* Exercise requirements
All pictures are to be dropped, and everything else in the data duplicated exactly.

* Stored data

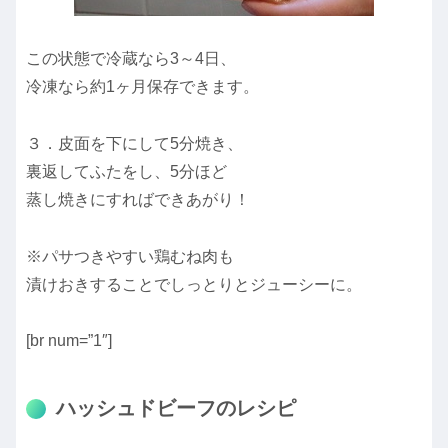
この状態で冷蔵なら3～4日、
冷凍なら約1ヶ月保存できます。
３．皮面を下にして5分焼き、
裏返してふたをし、5分ほど
蒸し焼きにすればできあがり！
※パサつきやすい鶏むね肉も
漬けおきすることでしっとりとジューシーに。
[br num=”1″]
ハッシュドビーフのレシピ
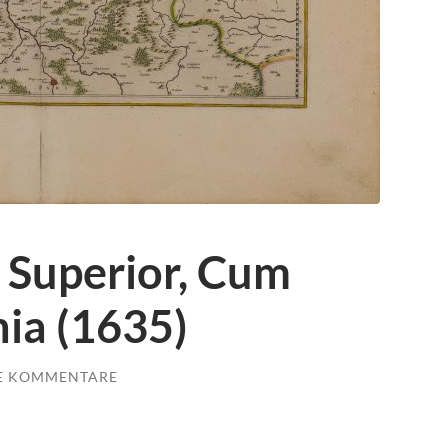
 Superior, Cum
nia (1635)
E KOMMENTARE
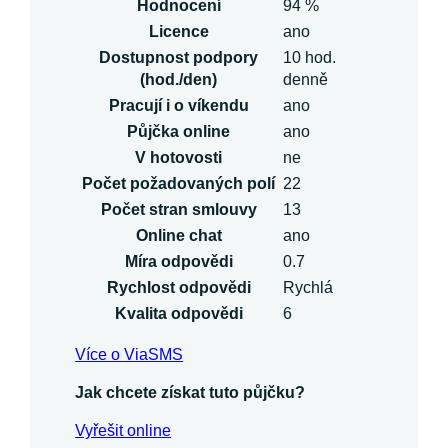
Hodnocení
94 %
Licence
ano
Dostupnost podpory
10 hod.
(hod./den)
denně
Pracují i o víkendu
ano
Půjčka online
ano
V hotovosti
ne
Počet požadovaných polí
22
Počet stran smlouvy
13
Online chat
ano
Míra odpovědi
0.7
Rychlost odpovědi
Rychlá
Kvalita odpovědi
6
Více o ViaSMS
Jak chcete získat tuto půjčku?
Vyřešit online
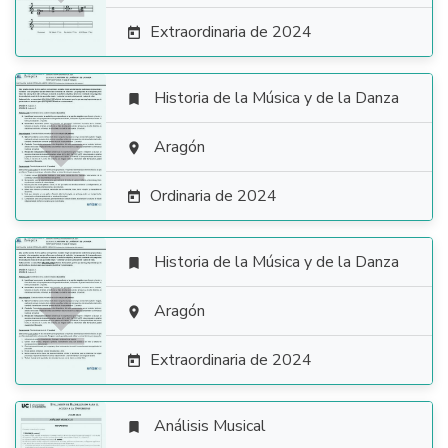
Extraordinaria de 2024

Historia de la Música y de la Danza


Aragón

Ordinaria de 2024

Historia de la Música y de la Danza


Aragón

Extraordinaria de 2024

Análisis Musical

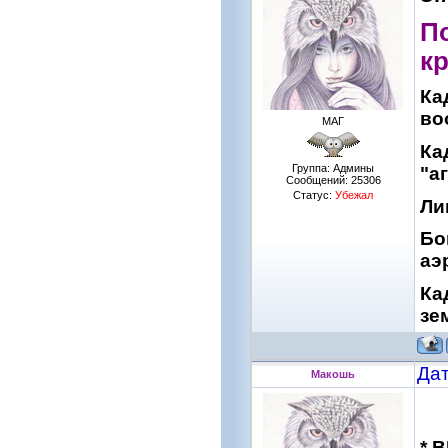
П
к
Ка
во
МАГ
Ка
Группа: Админы
"а
Сообщений:
25306
Статус:
Убежал
Ли
Бо
аэ
Ка
зе
Дат
Макошь
* 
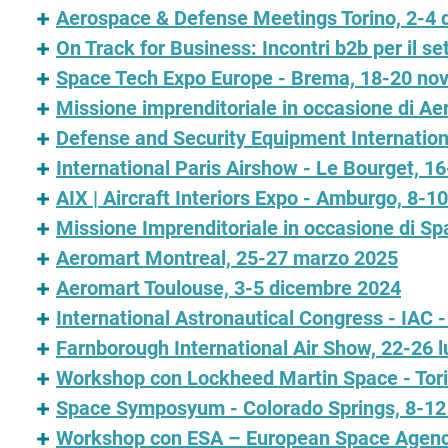
Aerospace & Defense Meetings Torino, 2-4
On Track for Business: Incontri b2b per il se
Space Tech Expo Europe - Brema, 18-20 no
Missione imprenditoriale in occasione di 
Defense and Security Equipment Internation
International Paris Airshow - Le Bourget, 1
AIX | Aircraft Interiors Expo - Amburgo, 8-10
Missione Imprenditoriale in occasione di S
Aeromart Montreal, 25-27 marzo 2025
Aeromart Toulouse, 3-5 dicembre 2024
International Astronautical Congress - IAC 
Farnborough International Air Show, 22-26 l
Workshop con Lockheed Martin Space - Tori
Space Symposyum - Colorado Springs, 8-12 
Workshop con ESA – European Space Agency 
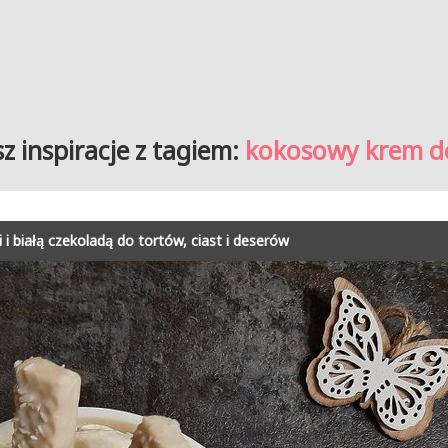
z inspiracje z tagiem:
kokosowy krem d
 białą czekoladą do tortów, ciast i deserów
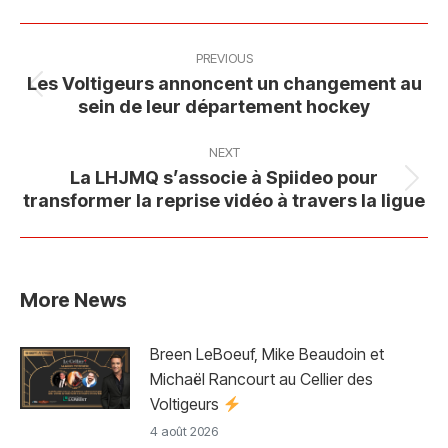
Facebook
X
Pinterest
LinkedIn
Post
navigation
PREVIOUS
Les Voltigeurs annoncent un changement au
Previous
sein de leur département hockey
post:
NEXT
La LHJMQ s’associe à Spiideo pour
Next
transformer la reprise vidéo à travers la ligue
post:
More News
Breen LeBoeuf, Mike Beaudoin et
Michaël Rancourt au Cellier des
Voltigeurs
4 août 2026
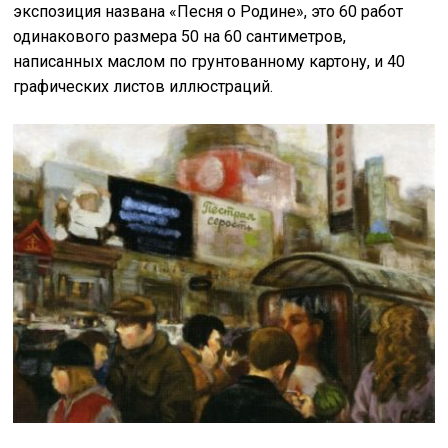
экспозиция названа «Песня о Родине», это 60 работ
одинакового размера 50 на 60 сантиметров,
написанных маслом по грунтованному картону, и 40
графических листов иллюстраций.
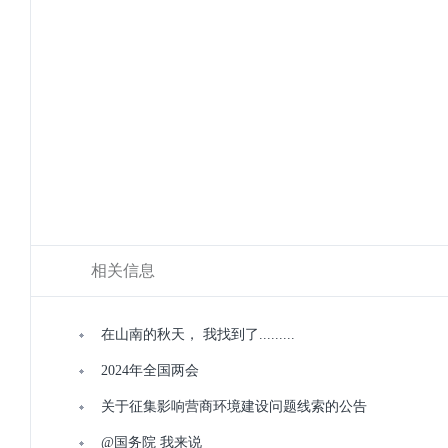
相关信息
在山南的秋天， 我找到了.........
2024年全国两会
关于征集影响营商环境建设问题线索的公告
@国务院 我来说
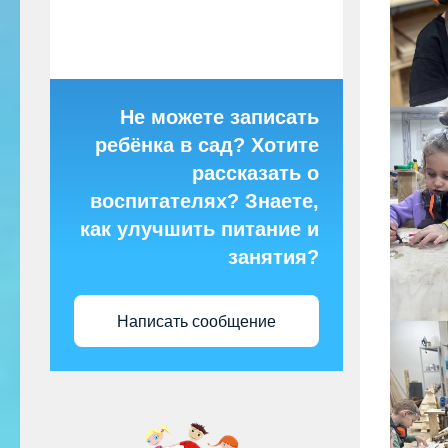
Не можете записать
ребёнка в сад? Хотите
рассказать о
воспитателях? Знаете,
как улучшить питание и
занятия?
Написать сообщение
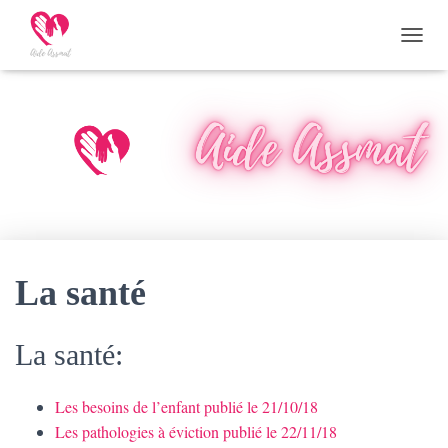
D
É
P
L
I
E
R
L
A
N
A
V
I
La santé
G
A
T
La santé:
I
O
N
Les besoins de l’enfant publié le 21/10/18
Les pathologies à éviction publié le 22/11/18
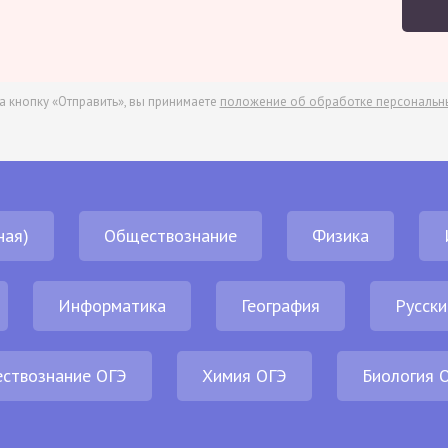
а кнопку «Отправить», вы принимаете
положение об обработке персональн
ная)
Обществознание
Физика
Информатика
География
Русски
ствознание ОГЭ
Химия ОГЭ
Биология 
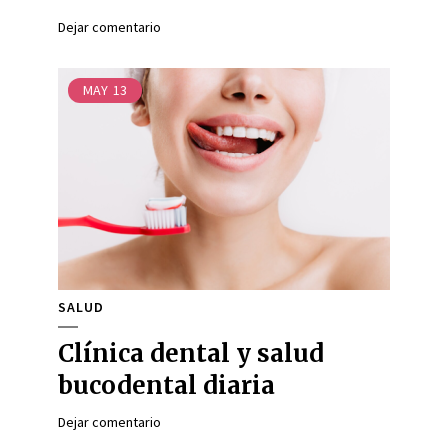
Dejar comentario
MAY
13
SALUD
Clínica dental y salud
bucodental diaria
Dejar comentario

* Answer to this task
この状態で冷蔵なら3～4日、
冷凍なら約1ヶ月保存できます。
３．皮面を下にして5分焼き、
裏返してふたをし、5分ほど
蒸し焼きにすればできあがり！
※パサつきやすい鶏むね肉も
漬けおきすることでしっとりとジューシーに。
[br num=”1″]
ハッシュドビーフのレシピ
 Superior, Cum
nia (1635)
E KOMMENTARE
Hodnocení
94 %
Licence
ano
Dostupnost podpory
10 hod.
(hod./den)
denně
Pracují i o víkendu
ano
Půjčka online
ano
V hotovosti
ne
Počet požadovaných polí
22
Počet stran smlouvy
13
Online chat
ano
Míra odpovědi
0.7
Rychlost odpovědi
Rychlá
Kvalita odpovědi
6
Více o ViaSMS
Jak chcete získat tuto půjčku?
Vyřešit online
Extraordinaria de 2024

Historia de la Música y de la Danza


Aragón

Ordinaria de 2024

Historia de la Música y de la Danza


Aragón

Extraordinaria de 2024

Análisis Musical

П
к
Ка
во
МАГ
Ка
Группа: Админы
"а
Сообщений:
25306
Статус:
Убежал
Ли
Бо
аэ
Ка
зе
Дат
Макошь
* 
Aerospace & Defense Meetings Torino, 2-4
On Track for Business: Incontri b2b per il se
Space Tech Expo Europe - Brema, 18-20 no
Missione imprenditoriale in occasione di 
Defense and Security Equipment Internation
International Paris Airshow - Le Bourget, 1
AIX | Aircraft Interiors Expo - Amburgo, 8-10
Missione Imprenditoriale in occasione di S
Aeromart Montreal, 25-27 marzo 2025
Aeromart Toulouse, 3-5 dicembre 2024
International Astronautical Congress - IAC 
Farnborough International Air Show, 22-26 l
Workshop con Lockheed Martin Space - Tori
Space Symposyum - Colorado Springs, 8-12 
Workshop con ESA – European Space Agency 
z inspiracje z tagiem:
kokosowy krem d
 białą czekoladą do tortów, ciast i deserów
Facebook
X
Pinterest
LinkedIn
Post
navigation
PREVIOUS
Les Voltigeurs annoncent un changement au
Previous
sein de leur département hockey
post:
NEXT
La LHJMQ s’associe à Spiideo pour
Next
transformer la reprise vidéo à travers la ligue
post:
More News
Breen LeBoeuf, Mike Beaudoin et
Michaël Rancourt au Cellier des
Voltigeurs
4 août 2026
экспозиция названа «Песня о Родине», это 60 работ
одинакового размера 50 на 60 сантиметров,
написанных маслом по грунтованному картону, и 40
графических листов иллюстраций.
相关信息
在山南的秋天， 我找到了.........
2024年全国两会
关于征集影响营商环境建设问题线索的公告
@国务院 我来说
Не можете записать
ребёнка в сад? Хотите
рассказать о
воспитателях? Знаете,
как улучшить питание и
занятия?
Написать сообщение
D
É
P
L
I
E
R
L
A
N
A
V
I
La santé
G
A
T
La santé:
I
O
N
Les besoins de l’enfant publié le 21/10/18
Les pathologies à éviction publié le 22/11/18
а кнопку «Отправить», вы принимаете
положение об обработке персональн
ная)
Обществознание
Физика
Информатика
География
Русски
ствознание ОГЭ
Химия ОГЭ
Биология 
Dejar comentario
MAY
13
SALUD
Clínica dental y salud
bucodental diaria
Dejar comentario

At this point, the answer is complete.